AIM OF THE EXERCISE :: The answer is a number and nothing else: the count of lines in these entries containing the word "noix".

═════ AVAILABLE RECORDS

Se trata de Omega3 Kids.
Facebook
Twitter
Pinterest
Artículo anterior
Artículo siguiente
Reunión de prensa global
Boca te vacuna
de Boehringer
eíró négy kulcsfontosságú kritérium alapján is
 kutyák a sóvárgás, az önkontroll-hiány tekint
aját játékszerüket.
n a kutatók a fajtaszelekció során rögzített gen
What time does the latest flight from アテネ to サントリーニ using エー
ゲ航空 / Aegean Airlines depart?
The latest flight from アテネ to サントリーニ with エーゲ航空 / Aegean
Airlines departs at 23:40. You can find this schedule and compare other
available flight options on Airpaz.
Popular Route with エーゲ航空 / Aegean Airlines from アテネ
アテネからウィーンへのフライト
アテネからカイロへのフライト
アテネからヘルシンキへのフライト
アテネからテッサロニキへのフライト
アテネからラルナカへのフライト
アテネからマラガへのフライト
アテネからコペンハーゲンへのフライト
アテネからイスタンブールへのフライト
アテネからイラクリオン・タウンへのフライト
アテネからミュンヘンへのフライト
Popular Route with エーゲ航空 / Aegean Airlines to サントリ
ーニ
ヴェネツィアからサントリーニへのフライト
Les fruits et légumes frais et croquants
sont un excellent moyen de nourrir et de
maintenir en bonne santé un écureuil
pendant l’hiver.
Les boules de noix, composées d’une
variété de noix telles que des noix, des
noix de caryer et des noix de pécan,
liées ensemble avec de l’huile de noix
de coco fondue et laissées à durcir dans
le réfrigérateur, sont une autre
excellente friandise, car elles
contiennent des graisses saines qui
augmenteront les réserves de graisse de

══════════

TASK SOLUTION :: 4